If we sit back and say they should do more and it's not our job to do more, then we'll see things like Paris and like San Bernardino. We'll see those things. It's not like this is a disease that is isolated and exists only in the Middle East. It's a copout for us, for the rest of the world, to say it's their problem, they should fix it.

We've seen that their regimes in that part of the world don't want to fix it, are unable to fix it. We need to put more pressure on them to do so. But at the same time, we can't just sit back and say that's all we're going to do. There has got to be more that we have to do. And I'd like to hear more of that from the stage. But unfortunately, too many of the Republican candidates leading up to tonight have been saying it's other people's problems. And I'd like to see somebody take ownership of it and give us some explanation as to, well, if they're not going to fix it, what can we do?

[09:55:06] COSTELLO: Bobby Ghosh, thanks so much.

GHOSH: Any time.

COSTELLO: I'll be right back.


COSTELLO: Checking some stop top stories for you at 58 minutes past. Chicago police officers who dragged a handcuffed man out of his cell and down a hallway used excessive force and are liable for damages. That's according to a federal judge. Three years ago, Percy Coleman was dragged out of his cell in cuffs and he later died at a hospital due to a drug reaction. The judge says the officer used excessive force and his supervisor did not stop him. A jury trial will now decide how much the two officers should pay.

Bill Cosby is striking back at a handful of his accusers, counter- suing them for hurting his reputation. More than 40 women have come forward to accuse Cosby of sexual assault. He's denied the accusations.

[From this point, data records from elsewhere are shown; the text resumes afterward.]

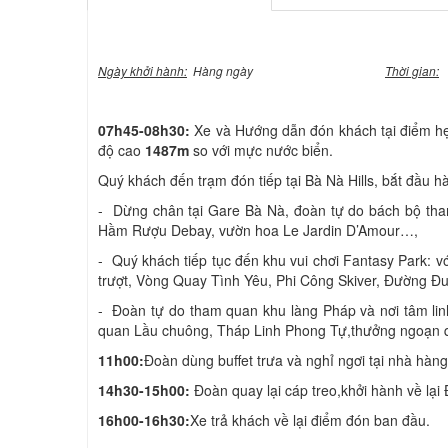
Ngày khởi hành:
Hàng ngày
Thời gian:
07h45-08h30:
Xe và Hướng dẫn đón khách tại điểm hẹ
độ cao
1487m
so với mực nước biển.
Quý khách đến trạm đón tiếp tại Bà Nà Hills, bắt đầu hà
- Dừng chân tại Gare Bà Nà, đoàn tự do bách bộ tha
Hầm Rượu Debay, vườn hoa Le Jardin D’Amour…,
- Quý khách tiếp tục đến khu vui chơi Fantasy Park: v
trượt, Vòng Quay Tình Yêu, Phi Công Skiver, Đường 
- Đoàn tự do tham quan khu làng Pháp và nơi tâm l
quan Lầu chuông, Tháp Linh Phong Tự,thưởng ngoạn q
11h00:
Đoàn dùng buffet trưa và nghỉ ngơi tại nhà hàng
14
h30-
15
h00:
Đoàn quay lại cáp treo,khởi hành về lại
16h00-16h30:
Xe trả khách về lại điểm đón ban đầu.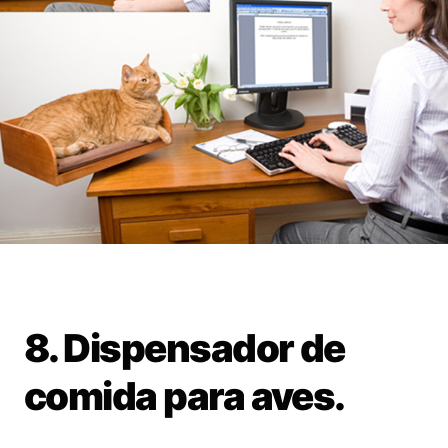
8. Dispensador de
comida para aves.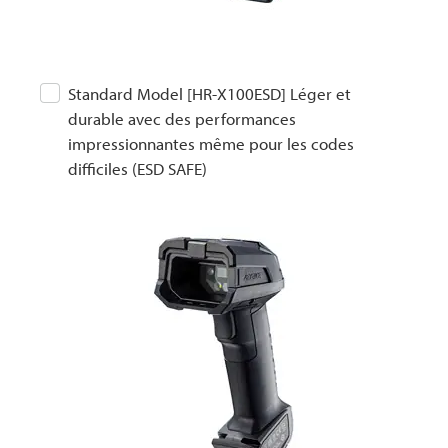
Standard Model [HR-X100ESD] Léger et
durable avec des performances
impressionnantes même pour les codes
difficiles (ESD SAFE)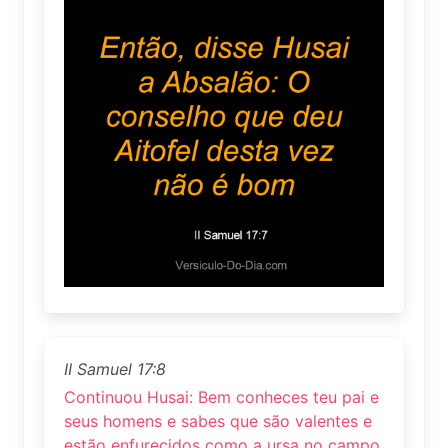
II Samuel 17:8
Continuou Husai: Bem conheces teu pai e
seus homens e sabes que são valentes e
estão enfurecidos como a ursa no campo,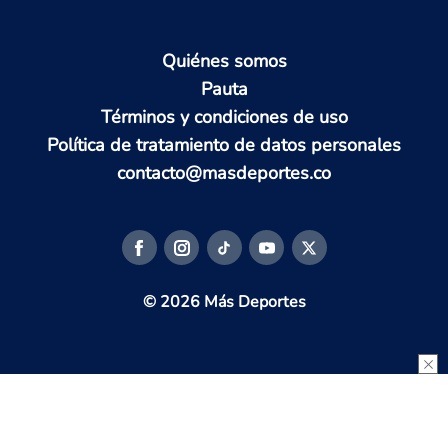
Quiénes somos
Pauta
Términos y condiciones de uso
Política de tratamiento de datos personales
contacto@masdeportes.co
© 2026 Más Deportes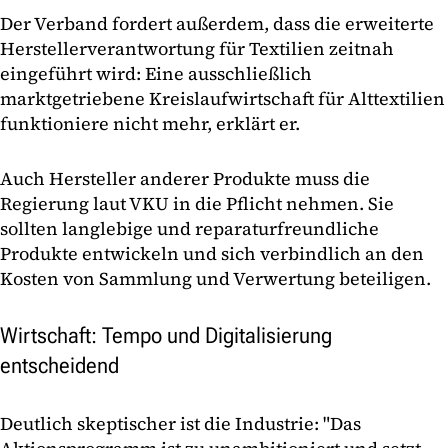
Der Verband fordert außerdem, dass die erweiterte
Herstellerverantwortung für Textilien zeitnah
eingeführt wird: Eine ausschließlich
marktgetriebene Kreislaufwirtschaft für Alttextilien
funktioniere nicht mehr, erklärt er.
Auch Hersteller anderer Produkte muss die
Regierung laut VKU in die Pflicht nehmen. Sie
sollten langlebige und reparaturfreundliche
Produkte entwickeln und sich verbindlich an den
Kosten von Sammlung und Verwertung beteiligen.
Wirtschaft: Tempo und Digitalisierung
entscheidend
Deutlich skeptischer ist die Industrie: "Das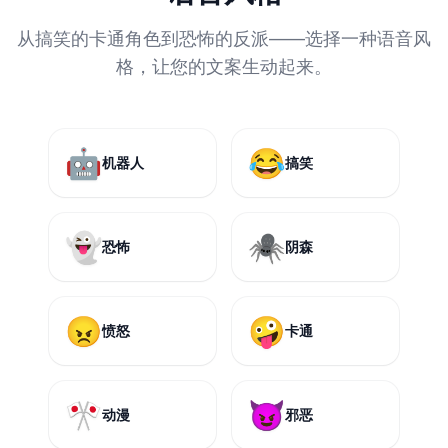
从搞笑的卡通角色到恐怖的反派——选择一种语音风
格，让您的文案生动起来。
🤖
😂
机器人
搞笑
👻
🕷️
恐怖
阴森
😠
🤪
愤怒
卡通
🎌
😈
动漫
邪恶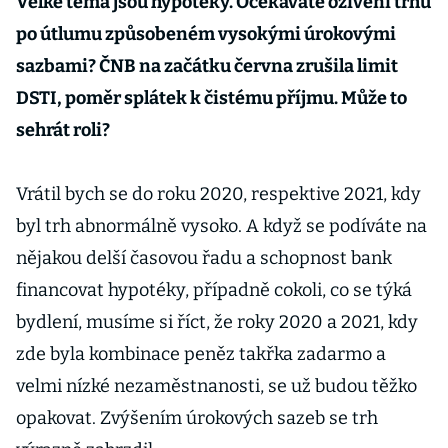
Velké téma jsou hypotéky. Očekáváte oživení trhu
po útlumu způsobeném vysokými úrokovými
sazbami? ČNB na začátku června zrušila limit
DSTI, poměr splátek k čistému příjmu. Může to
sehrát roli?
Vrátil bych se do roku 2020, respektive 2021, kdy
byl trh abnormálně vysoko. A když se podíváte na
nějakou delší časovou řadu a schopnost bank
financovat hypotéky, případně cokoli, co se týká
bydlení, musíme si říct, že roky 2020 a 2021, kdy
zde byla kombinace peněz takřka zadarmo a
velmi nízké nezaměstnanosti, se už budou těžko
opakovat. Zvýšením úrokových sazeb se trh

And in the lawsuit, he also says they have caused him emotional distress.

The next hour of CNN NEWSROOM starts now. .


ANNOUNCER: This is CNN breaking news.

COSTELLO: All right, and good morning. I'm Carol Costello. I do have some breaking news to pass along to you. The Los Angeles Police Department says LASUD, which is a school district there consisting of 648,000 students, has received a threat of some sort.

[10:00:05] I don't know any of the specifics. But out of abundant caution, the superintendent shut down schools for the entire day.